Greater Chimgan (3,309 m) of the Chatkal Mountain range (the Western Tian Shan) is located in the territory of the Ugam-Chatkal National Park, and it is in the Bostanlyk administrative district (Tashkent Province), Uzbekistan.

The Chimgan village was settled 400–500 years ago in the mountain massive of dominant the Greater Chimgan peak (3,309 m), at an altitude of 1,620 m.

Some experts see Chinese words in the name "Chimgan" but others translate it as "sod" or "pasture abundant in water, green valley".

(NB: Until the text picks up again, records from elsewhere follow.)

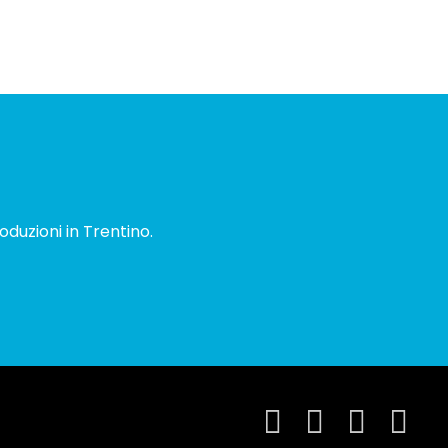
oduzioni in Trentino.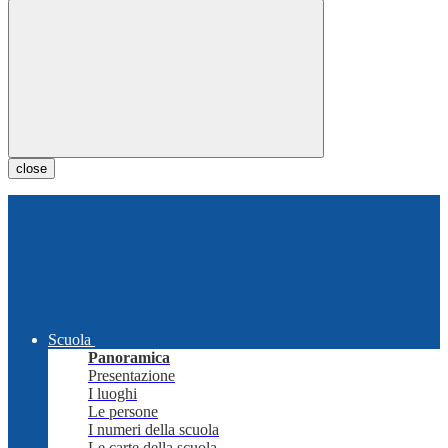
close
Scuola
Panoramica
Presentazione
I luoghi
Le persone
I numeri della scuola
Le carte della scuola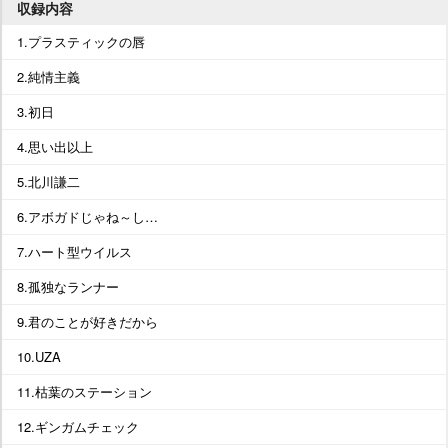
収録内容
1.プラスティックの唇
2.純情主義
3.初日
4.思い出以上
5.北川謙二
6.アボガドじゃね～し…
7.ハート型ウイルス
8.孤独なランナー
9.君のことが好きだから
10.UZA
11.枯葉のステーション
12.ギンガムチェック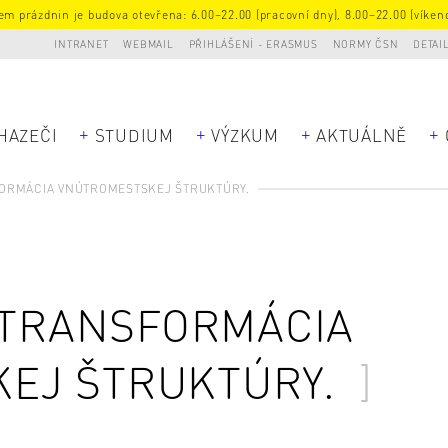
m prázdnin je budova otevřena: 6.00–22.00 (pracovní dny), 8.00–22.00 (víkend
INTRANET
WEBMAIL
PŘIHLÁŠENÍ - ERASMUS
NORMY ČSN
DETAI
HAZEČI
STUDIUM
VÝZKUM
AKTUÁLNĚ
FORMÁCIA VNÚTROMESTSKEJ ŠTRUKTÚRY.
 TRANSFORMÁCIA
EJ ŠTRUKTÚRY.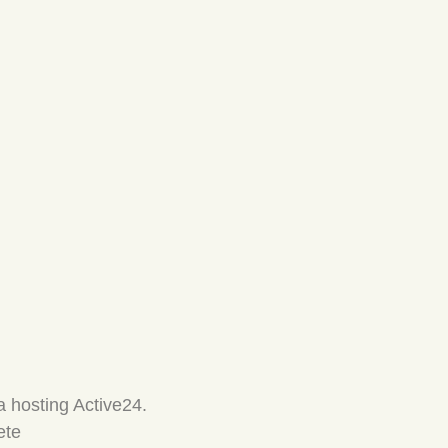
 hosting Active24.
ete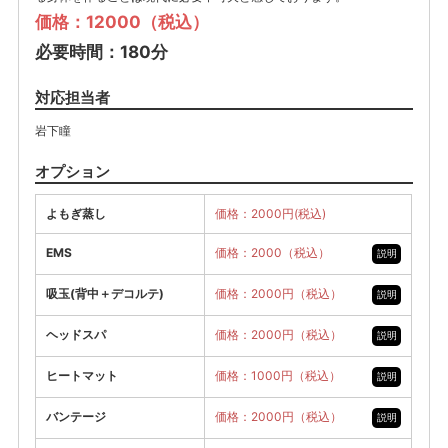
価格：12000（税込）
必要時間：180分
対応担当者
岩下瞳
オプション
よもぎ蒸し
価格：2000円(税込)
EMS
価格：2000（税込）
説明
吸玉(背中＋デコルテ)
価格：2000円（税込）
説明
ヘッドスパ
価格：2000円（税込）
説明
ヒートマット
価格：1000円（税込）
説明
バンテージ
価格：2000円（税込）
説明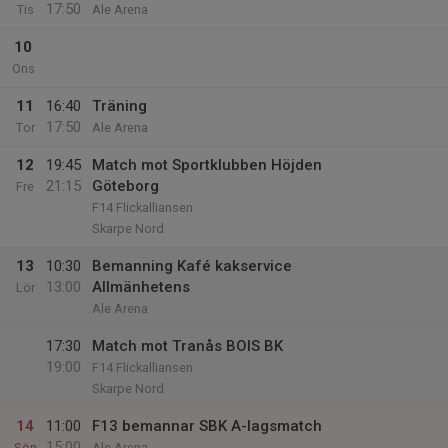
17:50
Tis
Ale Arena
10
Ons
11
16:40
Träning
17:50
Tor
Ale Arena
12
19:45
Match mot Sportklubben Höjden
21:15
Göteborg
Fre
F14 Flickalliansen
Skarpe Nord
13
10:30
Bemanning Kafé kakservice
13:00
Allmänhetens
Lör
Ale Arena
17:30
Match mot Tranås BOIS BK
19:00
F14 Flickalliansen
Skarpe Nord
14
11:00
F13 bemannar SBK A-lagsmatch
15:00
Sön
Ale Arena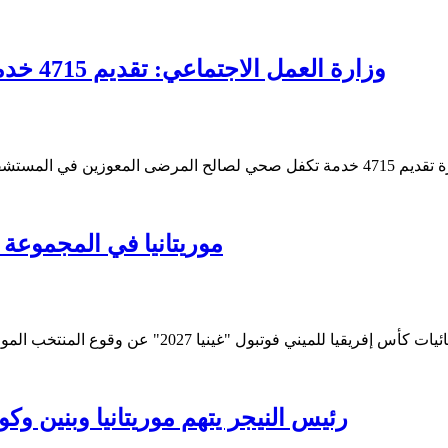
وزارة العمل الاجتماعي: تقديم 4715 خدمة تكفل صحي للمرضى المعوزين خلال أسبوع
موريتانيا في المجموعة ال
رئيس النيجر يتهم موريتانيا وبنين 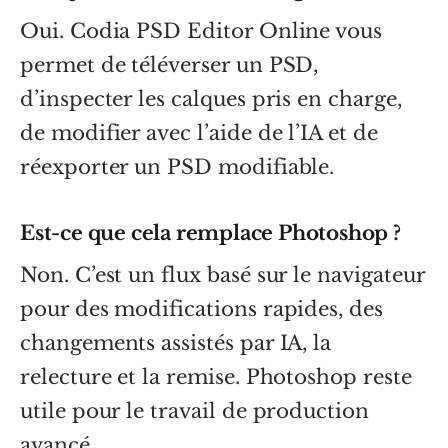
Oui. Codia PSD Editor Online vous
permet de téléverser un PSD,
d’inspecter les calques pris en charge,
de modifier avec l’aide de l’IA et de
réexporter un PSD modifiable.
Est-ce que cela remplace Photoshop ?
Non. C’est un flux basé sur le navigateur
pour des modifications rapides, des
changements assistés par IA, la
relecture et la remise. Photoshop reste
utile pour le travail de production
avancé.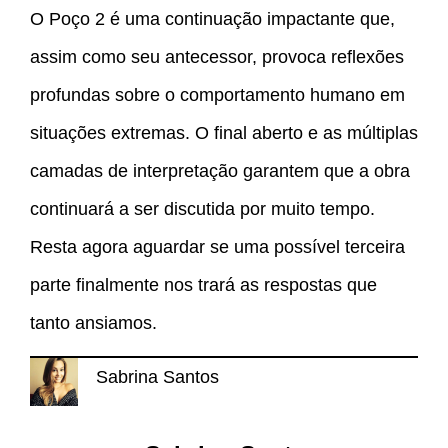
O Poço 2 é uma continuação impactante que,
assim como seu antecessor, provoca reflexões
profundas sobre o comportamento humano em
situações extremas. O final aberto e as múltiplas
camadas de interpretação garantem que a obra
continuará a ser discutida por muito tempo.
Resta agora aguardar se uma possível terceira
parte finalmente nos trará as respostas que
tanto ansiamos.
Sabrina Santos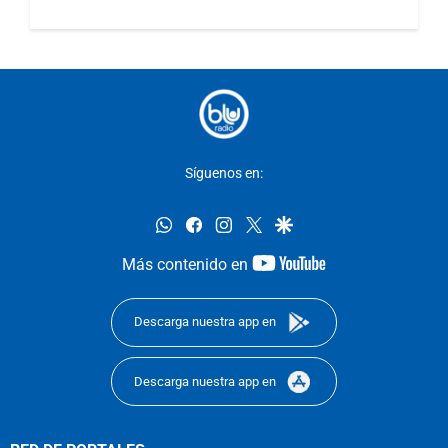
Síguenos en:
whatsapp
facebook
instagram
twitter
google
youtube-
Más contenido en
footer
Descarga nuestra app en
Descarga nuestra app en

For generations of those, who live in Tashkent province, the Greater Chimgan is the place of romantic gravitation.

Greater Chimgan (3,309m) has been known to mountaineers since the beginning of the 20th century.

For those who want to experience of rock climbing, hiking and mountaineering Chimgan Highlands caters many opportunities. Chimgan Highlands have been a host for many other outdoor activities such as hang gliding, skiing, snowboarding and horseback riding.

For many years the Greater Chimgan was the first challenge for thousands beginners of Soviet mountaineering.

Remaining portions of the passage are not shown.